Por su parte, el presidente del Consejo Europeo, Herman Van Rompuy, ha negó un "toma y daca" con el Reino Unido, impulsor de esa declaración firmada por los tres países, que se dará a conocer mañana y a la que probablemente se unirán otros contribuyentes netos al presupuesto europeo. "Somos gente educada y leeremos todas las cartas que nos dirijan", ha asegurado el ex primer ministro belga.

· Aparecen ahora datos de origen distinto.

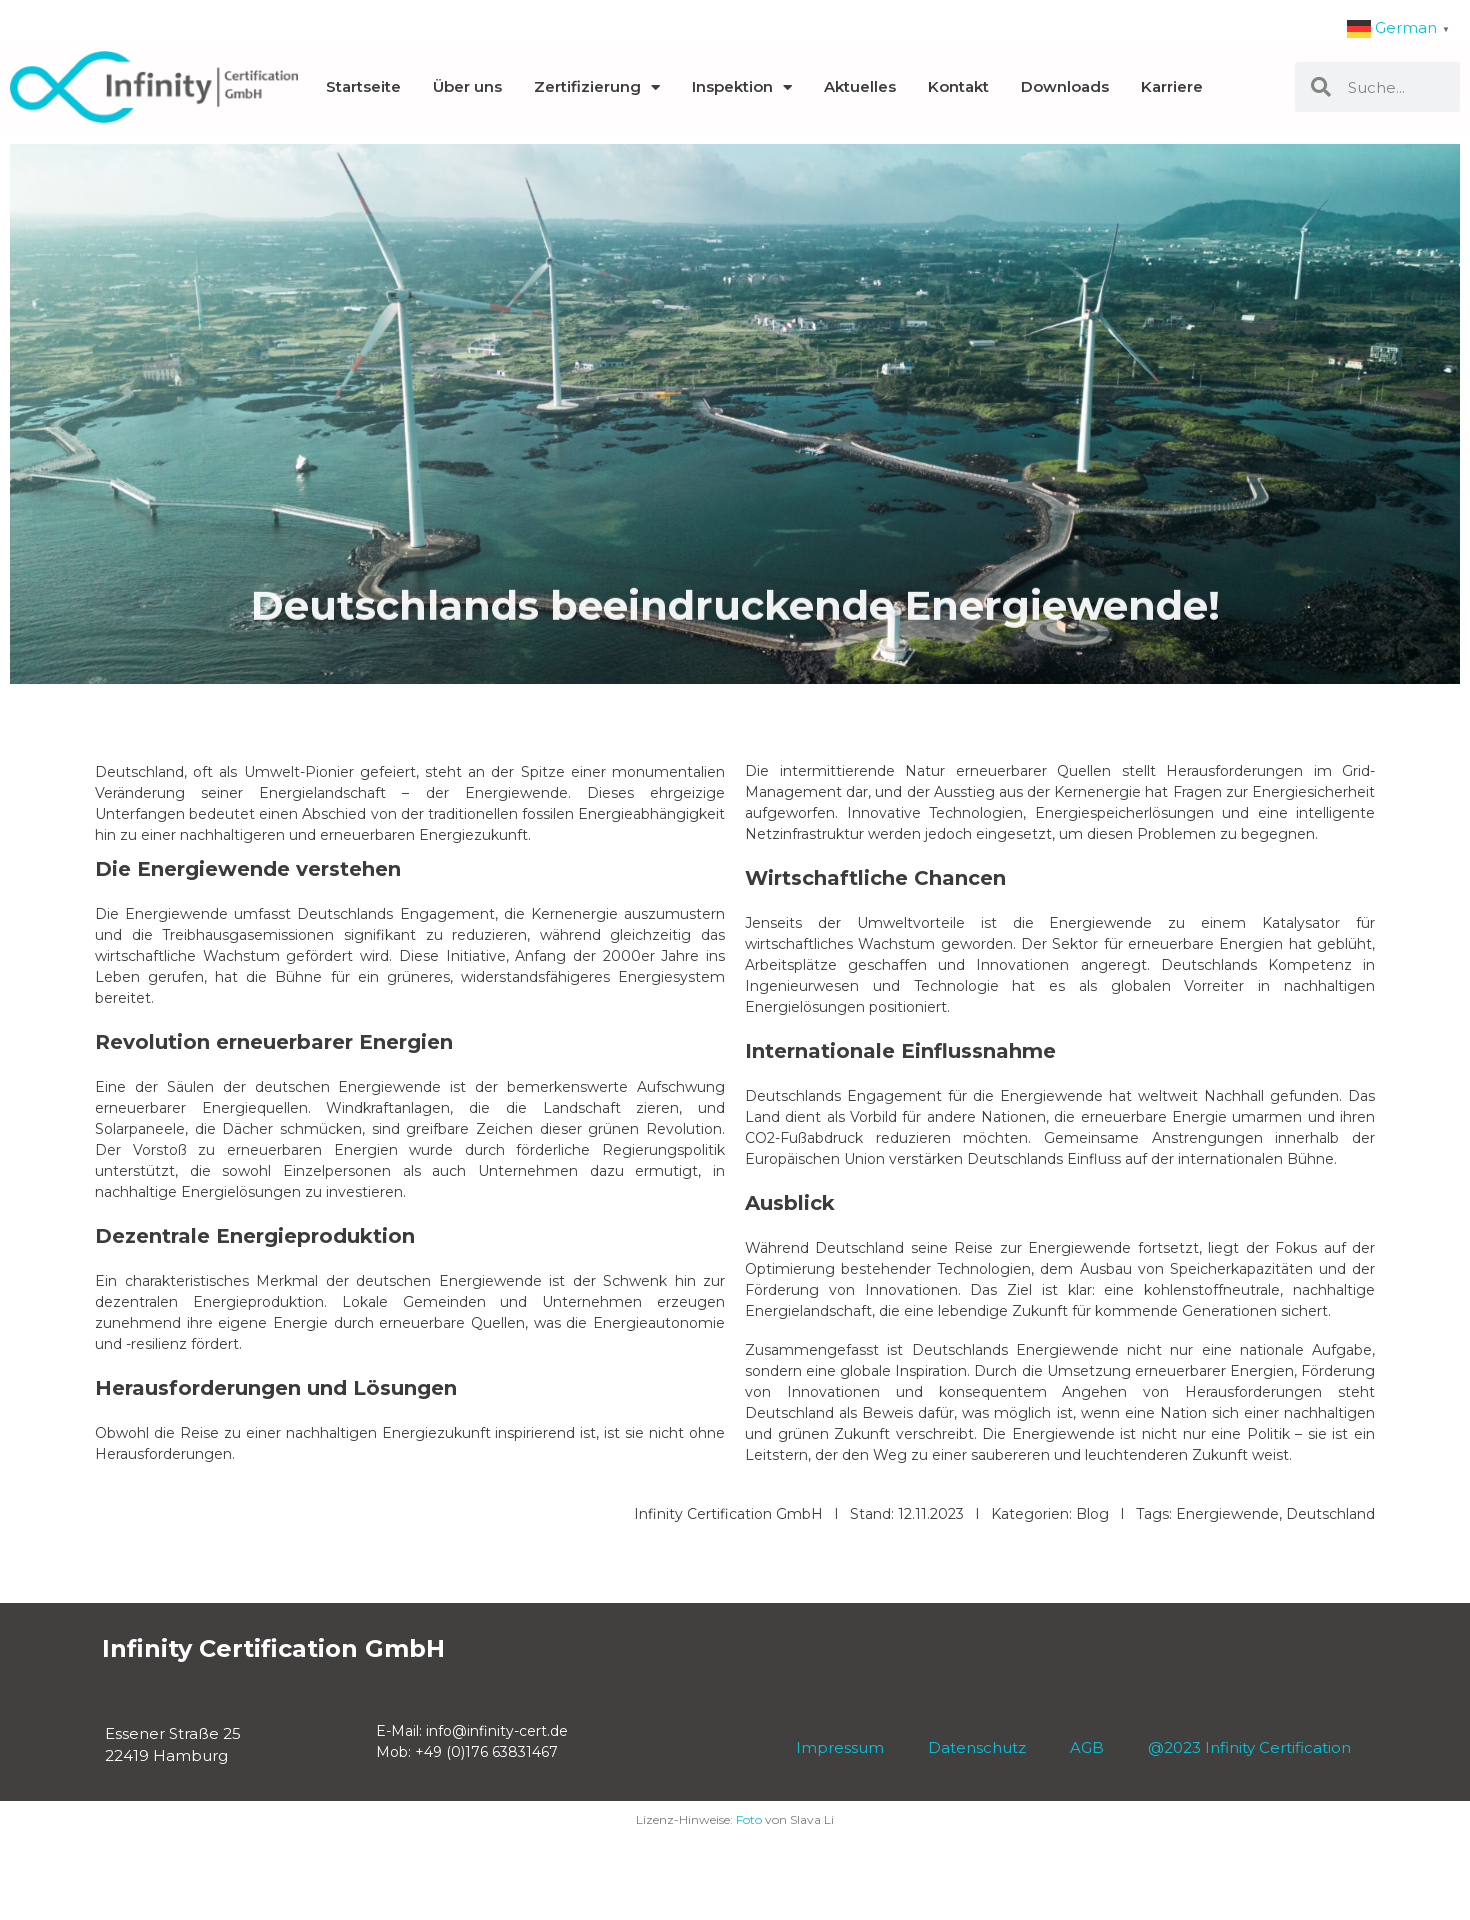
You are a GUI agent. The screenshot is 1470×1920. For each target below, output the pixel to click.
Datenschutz (965, 1747)
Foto (749, 1819)
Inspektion (742, 87)
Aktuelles (860, 86)
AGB (1109, 1747)
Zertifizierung (597, 87)
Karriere (1172, 86)
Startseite (363, 86)
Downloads (1065, 86)
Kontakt (958, 86)
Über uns (467, 86)
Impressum (850, 1747)
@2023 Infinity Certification (1249, 1747)
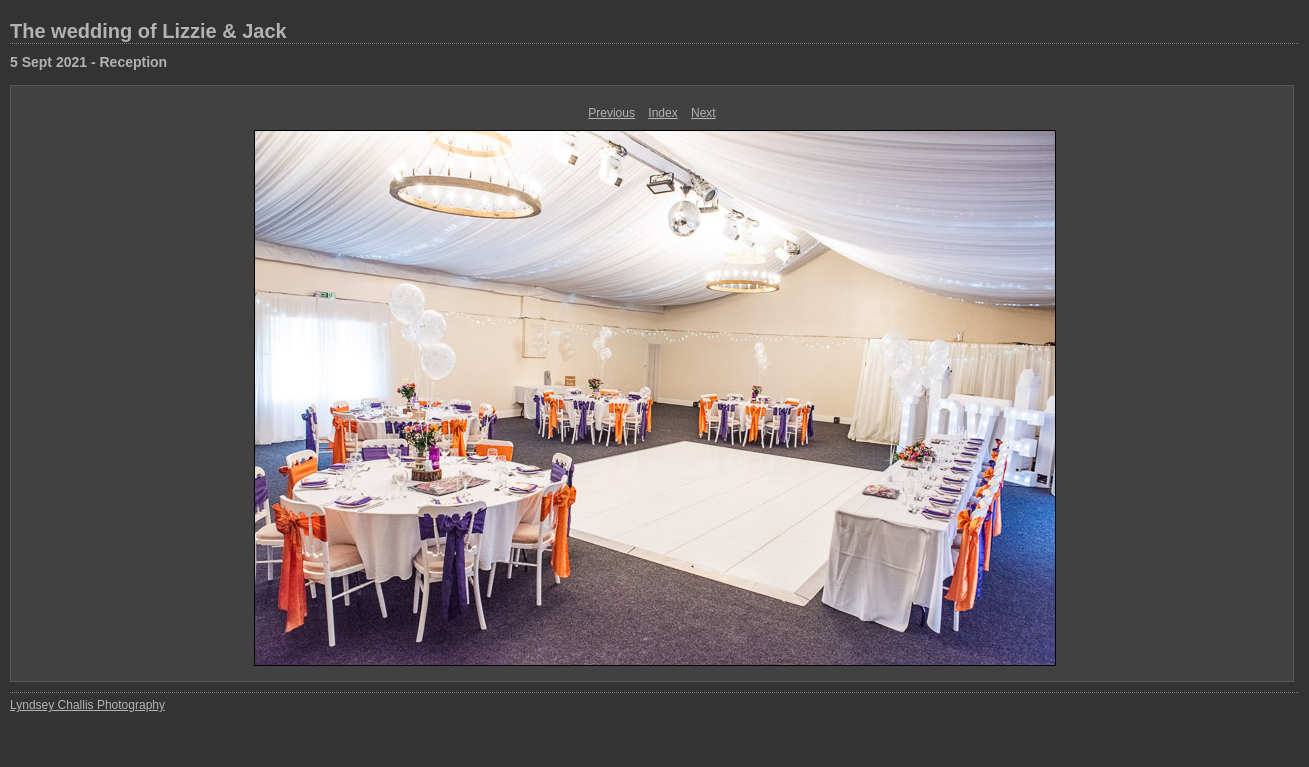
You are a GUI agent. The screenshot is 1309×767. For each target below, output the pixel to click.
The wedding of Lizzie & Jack (148, 31)
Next (703, 113)
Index (662, 113)
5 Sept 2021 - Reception (88, 62)
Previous (611, 113)
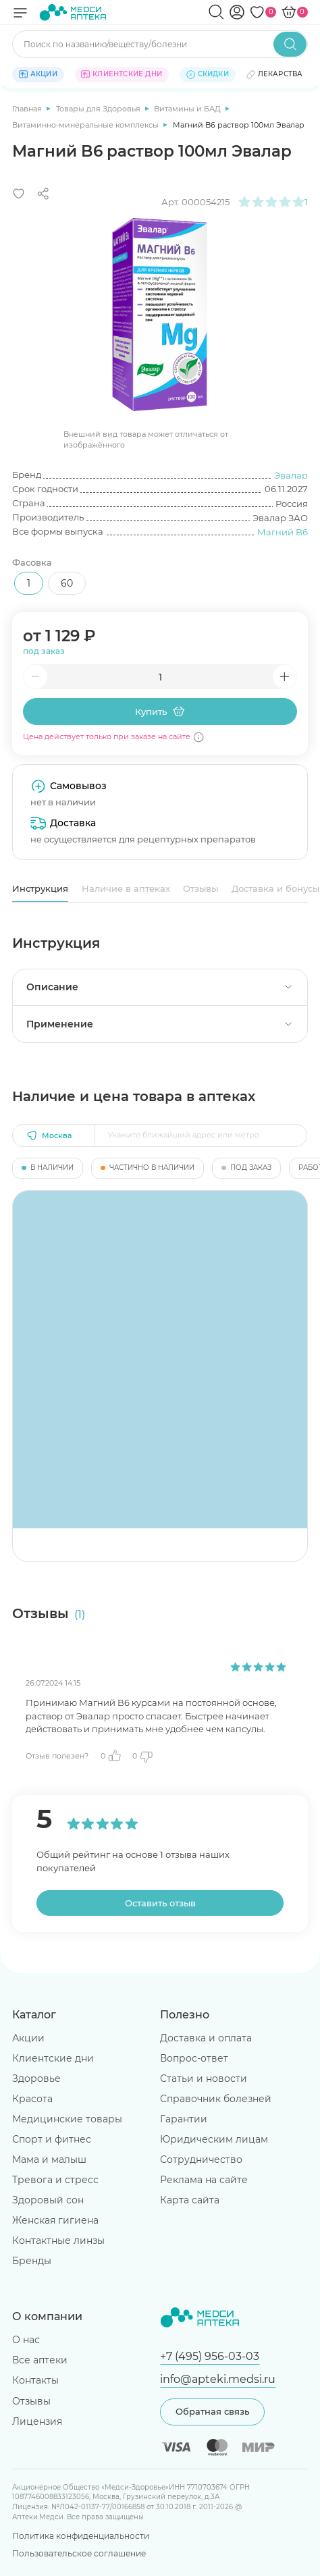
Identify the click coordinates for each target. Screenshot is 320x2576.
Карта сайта (189, 2200)
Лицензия (37, 2421)
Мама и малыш (49, 2159)
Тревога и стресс (55, 2180)
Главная (28, 108)
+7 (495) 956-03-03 (209, 2356)
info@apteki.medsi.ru (217, 2379)
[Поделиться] (43, 193)
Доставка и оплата (206, 2038)
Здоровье (36, 2078)
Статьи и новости (203, 2078)
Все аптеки (40, 2360)
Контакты (35, 2380)
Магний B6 (282, 532)
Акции (28, 2038)
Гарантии (183, 2119)
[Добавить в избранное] (19, 193)
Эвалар (291, 475)
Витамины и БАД (188, 108)
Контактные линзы (58, 2240)
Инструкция (40, 888)
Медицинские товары (67, 2119)
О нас (26, 2340)
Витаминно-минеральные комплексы (86, 125)
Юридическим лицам (214, 2139)
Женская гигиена (55, 2220)
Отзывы (200, 888)
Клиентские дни (53, 2058)
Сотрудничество (201, 2159)
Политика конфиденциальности (80, 2536)
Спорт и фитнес (51, 2139)
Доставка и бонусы (275, 888)
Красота (32, 2099)
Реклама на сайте (204, 2180)
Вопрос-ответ (194, 2058)
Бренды (31, 2261)
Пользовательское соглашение (79, 2553)
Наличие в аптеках (126, 888)
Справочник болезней (215, 2099)
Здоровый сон (48, 2200)
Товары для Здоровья (99, 108)
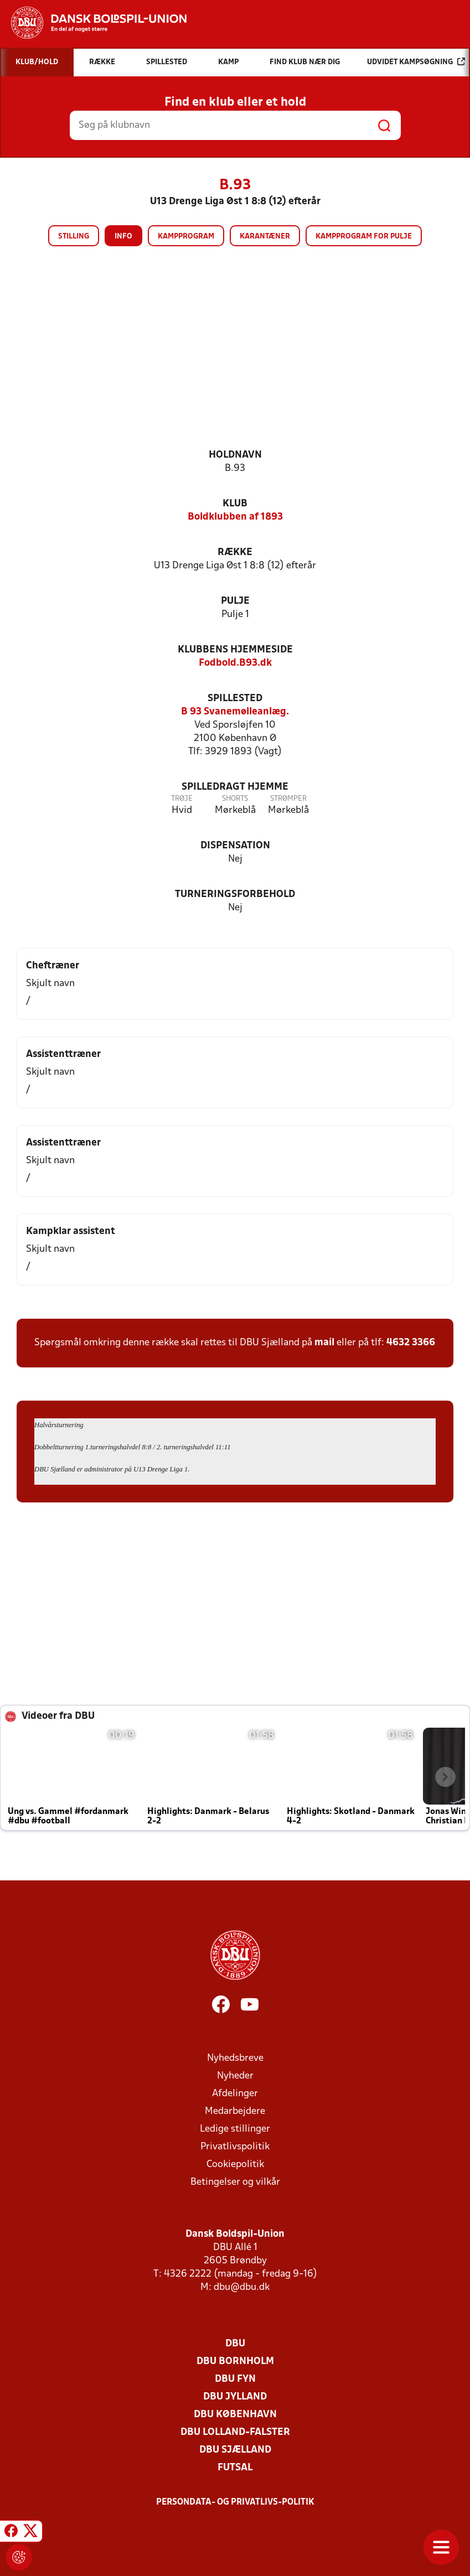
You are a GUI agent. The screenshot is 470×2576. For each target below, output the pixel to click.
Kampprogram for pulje (364, 236)
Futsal (235, 2468)
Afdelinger (235, 2093)
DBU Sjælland (235, 2450)
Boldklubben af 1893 (235, 517)
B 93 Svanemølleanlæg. (235, 712)
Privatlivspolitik (235, 2147)
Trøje (182, 798)
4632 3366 (410, 1342)
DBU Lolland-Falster (235, 2432)
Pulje (235, 601)
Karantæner (265, 236)
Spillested (235, 698)
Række (235, 552)
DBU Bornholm (235, 2361)
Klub (235, 504)
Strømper (288, 798)
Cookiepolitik (235, 2164)
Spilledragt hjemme (235, 787)
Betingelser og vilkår (235, 2182)
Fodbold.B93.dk (235, 663)
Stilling (73, 236)
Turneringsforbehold (235, 894)
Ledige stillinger (235, 2129)
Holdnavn (235, 455)
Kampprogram (186, 236)
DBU (235, 2344)
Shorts (235, 798)
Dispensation (235, 846)
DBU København (235, 2414)
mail (324, 1342)
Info (123, 236)
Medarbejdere (235, 2111)
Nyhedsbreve (235, 2058)
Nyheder (235, 2076)
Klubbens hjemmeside (235, 650)
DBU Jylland (235, 2397)
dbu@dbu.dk (242, 2287)
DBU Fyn (235, 2379)
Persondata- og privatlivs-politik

A priori, tanto la Comisión Europea como la Eurocámara se opondrían a recortar los recursos comunitarios, al igual que los países que han ingresado durante los últimos años en la Unión, que son los grandes beneficiarios del reparto de fondos.

La decisión sobre las llamadas perspectivas financieras -el marco presupuestario plurianual del bloque- debe ser tomada por unanimidad, por lo que cualquiera de los Veintisiete podría vetarla. La CE tiene previsto presentar su propuesta oficial a lo largo del próximo año, de cara a la entrada en vigor del nuevo marco en 2014.

Hoy, el primer ministro británico, David Cameron, ha asegurado que la unión de los tres mayores Estados miembros es una señal "clara" en favor de una "contención presupuestaria real". Desde su llegada al poder y tras verse obligado a aplicar importantes recortes a escala nacional, el líder tory ha luchado en Bruselas para, al menos, tratar de congelar el presupuesto comunitario.

En rueda de prensa, Cameron ha negado hoy algunas informaciones que sugerían que el pacto entre Londres, París y Berlín incluye un compromiso para que la austeridad no afecte a la Política Agrícola Común (PAC) -gran preocupación francesa- ni al llamado "cheque británico", la devolución que percibe anualmente el Reino Unido. "No hay acuerdos secretos", ha señalado, insistiendo en que su gobierno seguirá defendiendo su "cheque" y la reforma de la PAC.

El presidente francés, Nicolas Sarkozy, defendió el acuerdo en favor de la austeridad, pero aseguró que ahora no es momento de hablar ni de las prerrogativas británicas ni de la política agraria.

Merkel reclama avanzar hacia una política económica común

La canciller alemana, Angela Merkel, reclamó hoy a los Veintisiete avanzar hacia una verdadera "política económica común" y volvió a dejar claro que la Unión hará "todo lo posible" para garantizar el futuro del euro.

"No es únicamente importante que tengamos presupuestos estables, finanzas estables, cuentas sólidas, sino que también es importante que desarrollemos, paso a paso, una política económica común", señaló Merkel a su llegada a la segunda jornada del Consejo Europeo que se celebra hoy en Bruselas.

La canciller alemana aseguró que los debates celebrados ayer por los jefes de Estado y de Gobierno "han mostrado que necesitamos más puntos comunes en nuestras políticas económicas". "Vamos a tener que hablar en los próximos meses", anunció.

Según Merkel, lo más importante es que los líderes dijeron ayer claramente: "el euro es nuestra moneda y nuestro interés común es tener un euro fuerte y estable".